Pour mémoire, mentionnons sans commentaires l’explosion des inégalités pendant le temps de la « mondialisation heureuse », la surexploitation de la nature et les manifestations de plus en plus tangibles du changement climatique. Autant de faits qui, à eux seuls, suffiraient à expliquer le retour de formes quasi-révolutionnaires du socialisme (ou leur apparition dans le cas des États-Unis), fort éloignés de la social-démocratie.

Enfin, il y a l’interminable pandémie de COVID-19. Elle nous oblige à reconsidérer la gouvernance mondiale en matière de santé, alors que la tendance – exacerbée par la pandémie – est à la déglobalisation et à l’affaiblissement du multilatéralisme. Cet affaiblissement est accru par la suspicion d’incompétence qui prévaut au moins dans les opinions occidentales, sur la capacité des gouvernants à mener des politiques publiques cohérentes et efficaces.
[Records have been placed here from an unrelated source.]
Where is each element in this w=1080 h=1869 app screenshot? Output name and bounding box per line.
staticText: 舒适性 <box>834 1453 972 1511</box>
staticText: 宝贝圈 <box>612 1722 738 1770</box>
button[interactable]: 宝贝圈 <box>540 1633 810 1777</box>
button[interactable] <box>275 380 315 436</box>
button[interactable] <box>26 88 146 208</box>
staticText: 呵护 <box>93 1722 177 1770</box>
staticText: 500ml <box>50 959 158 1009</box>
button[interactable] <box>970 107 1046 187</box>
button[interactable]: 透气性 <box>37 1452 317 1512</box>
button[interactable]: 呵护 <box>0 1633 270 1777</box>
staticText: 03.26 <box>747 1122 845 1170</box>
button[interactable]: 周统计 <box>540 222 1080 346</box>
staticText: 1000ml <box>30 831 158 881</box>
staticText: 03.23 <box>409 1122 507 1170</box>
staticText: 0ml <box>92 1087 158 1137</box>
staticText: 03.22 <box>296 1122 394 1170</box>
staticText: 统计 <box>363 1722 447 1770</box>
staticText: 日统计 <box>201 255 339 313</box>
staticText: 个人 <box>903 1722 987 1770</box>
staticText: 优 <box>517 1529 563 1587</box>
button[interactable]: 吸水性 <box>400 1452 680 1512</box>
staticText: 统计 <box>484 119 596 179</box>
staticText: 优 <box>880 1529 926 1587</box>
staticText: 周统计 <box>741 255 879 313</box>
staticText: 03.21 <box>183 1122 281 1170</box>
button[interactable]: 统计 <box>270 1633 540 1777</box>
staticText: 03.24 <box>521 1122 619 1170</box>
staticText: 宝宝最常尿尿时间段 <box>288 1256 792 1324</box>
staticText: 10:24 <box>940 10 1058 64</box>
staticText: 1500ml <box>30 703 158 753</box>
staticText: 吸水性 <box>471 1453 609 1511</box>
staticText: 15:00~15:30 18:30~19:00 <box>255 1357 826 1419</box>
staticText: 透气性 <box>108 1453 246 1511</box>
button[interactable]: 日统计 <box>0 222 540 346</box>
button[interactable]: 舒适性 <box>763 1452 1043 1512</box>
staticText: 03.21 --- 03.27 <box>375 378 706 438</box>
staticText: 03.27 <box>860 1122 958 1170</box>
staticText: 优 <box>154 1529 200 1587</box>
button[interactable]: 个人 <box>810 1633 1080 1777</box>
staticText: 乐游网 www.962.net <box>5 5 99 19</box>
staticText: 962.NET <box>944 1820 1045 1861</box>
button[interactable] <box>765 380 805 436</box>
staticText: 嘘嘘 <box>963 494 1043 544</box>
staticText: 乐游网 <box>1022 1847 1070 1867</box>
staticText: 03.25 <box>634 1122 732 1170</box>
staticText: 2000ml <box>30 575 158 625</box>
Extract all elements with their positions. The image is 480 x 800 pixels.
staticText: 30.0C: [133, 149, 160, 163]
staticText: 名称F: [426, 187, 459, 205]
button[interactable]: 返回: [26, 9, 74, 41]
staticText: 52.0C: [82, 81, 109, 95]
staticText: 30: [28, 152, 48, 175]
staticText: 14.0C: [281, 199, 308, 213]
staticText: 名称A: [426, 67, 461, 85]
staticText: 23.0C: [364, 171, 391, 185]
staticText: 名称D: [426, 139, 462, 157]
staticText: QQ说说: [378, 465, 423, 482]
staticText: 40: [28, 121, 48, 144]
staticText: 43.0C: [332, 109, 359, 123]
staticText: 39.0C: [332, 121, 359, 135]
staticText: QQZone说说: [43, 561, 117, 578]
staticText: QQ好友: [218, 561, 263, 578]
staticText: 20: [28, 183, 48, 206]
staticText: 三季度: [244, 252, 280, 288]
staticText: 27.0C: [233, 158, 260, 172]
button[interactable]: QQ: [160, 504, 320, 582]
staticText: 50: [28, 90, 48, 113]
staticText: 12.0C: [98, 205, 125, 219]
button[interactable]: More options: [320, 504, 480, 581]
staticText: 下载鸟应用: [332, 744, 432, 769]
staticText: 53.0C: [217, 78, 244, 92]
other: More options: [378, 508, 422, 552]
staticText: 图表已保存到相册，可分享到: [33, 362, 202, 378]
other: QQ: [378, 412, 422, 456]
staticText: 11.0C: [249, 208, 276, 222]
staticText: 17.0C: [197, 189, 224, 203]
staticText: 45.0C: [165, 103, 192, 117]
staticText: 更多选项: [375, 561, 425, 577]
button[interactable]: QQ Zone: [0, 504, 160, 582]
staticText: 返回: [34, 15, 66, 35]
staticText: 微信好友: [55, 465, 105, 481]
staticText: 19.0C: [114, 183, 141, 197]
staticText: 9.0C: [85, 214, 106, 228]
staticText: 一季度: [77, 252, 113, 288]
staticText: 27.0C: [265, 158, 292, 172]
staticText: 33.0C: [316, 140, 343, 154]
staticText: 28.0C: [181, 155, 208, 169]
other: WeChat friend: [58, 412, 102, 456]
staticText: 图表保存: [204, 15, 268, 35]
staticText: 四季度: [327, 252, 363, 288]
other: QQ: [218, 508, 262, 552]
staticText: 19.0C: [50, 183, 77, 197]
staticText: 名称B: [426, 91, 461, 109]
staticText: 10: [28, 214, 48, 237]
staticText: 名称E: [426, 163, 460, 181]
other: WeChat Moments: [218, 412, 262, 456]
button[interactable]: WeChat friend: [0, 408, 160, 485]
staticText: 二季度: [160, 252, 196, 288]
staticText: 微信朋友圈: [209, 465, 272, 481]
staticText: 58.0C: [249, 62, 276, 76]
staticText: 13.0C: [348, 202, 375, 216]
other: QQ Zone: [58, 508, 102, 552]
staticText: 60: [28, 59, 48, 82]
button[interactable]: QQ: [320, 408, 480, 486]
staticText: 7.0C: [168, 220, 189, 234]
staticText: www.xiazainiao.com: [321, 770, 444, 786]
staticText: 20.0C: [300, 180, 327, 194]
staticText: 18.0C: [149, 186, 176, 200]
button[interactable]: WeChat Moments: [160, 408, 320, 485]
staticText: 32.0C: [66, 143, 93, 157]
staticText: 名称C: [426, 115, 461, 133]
J’ajoute pour terminer que les régimes autoritaires ou totalitaires ne sont pas à l’abri des révolutions, en partie pour les mêmes raisons. Aucun pays de nos jours ne peut se mettre entièrement à l’abri du regard des autres. Les régimes apparemment les plus solides peuvent se trouver balayés en un clin d’œil. Le déséquilibre est un phénomène mondial. Le mieux que l’on puisse attendre du prochain président des États-Unis, c’est un peu plus de sagesse. La sagesse n’exclut pas la fermeté. Ce serait déjà un grand progrès pour le système international dans son ensemble.

Je vous donne rendez-vous après le 3 novembre.